[Start of section]
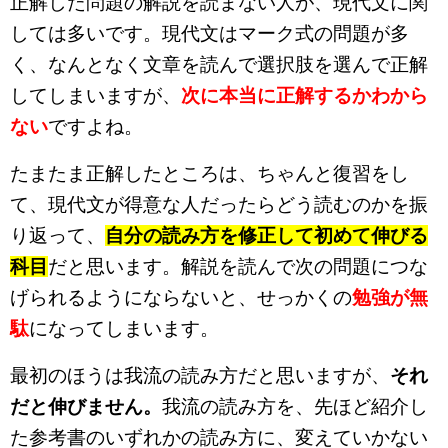
正解した問題の解説を読まない人が、現代文に関
しては多いです。現代文はマーク式の問題が多
く、なんとなく文章を読んで選択肢を選んで正解
してしまいますが、
次に本当に正解するかわから
ない
ですよね。
たまたま正解したところは、ちゃんと復習をし
て、現代文が得意な人だったらどう読むのかを振
り返って、
自分の読み方を修正して初めて伸びる
科目
だと思います。解説を読んで次の問題につな
げられるようにならないと、せっかくの
勉強が無
駄
になってしまいます。
最初のほうは我流の読み方だと思いますが、
それ
だと伸びません。
我流の読み方を、先ほど紹介し
た参考書のいずれかの読み方に、変えていかない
[End of section]
Prompt ->
The data must come back word for word, with every picture removed.

Output ->
正解した問題の解説を読まない人が、現代文に関
しては多いです。現代文はマーク式の問題が多
く、なんとなく文章を読んで選択肢を選んで正解
してしまいますが、
次に本当に正解するかわから
ない
ですよね。
たまたま正解したところは、ちゃんと復習をし
て、現代文が得意な人だったらどう読むのかを振
り返って、
自分の読み方を修正して初めて伸びる
科目
だと思います。解説を読んで次の問題につな
げられるようにならないと、せっかくの
勉強が無
駄
になってしまいます。
最初のほうは我流の読み方だと思いますが、
それ
だと伸びません。
我流の読み方を、先ほど紹介し
た参考書のいずれかの読み方に、変えていかない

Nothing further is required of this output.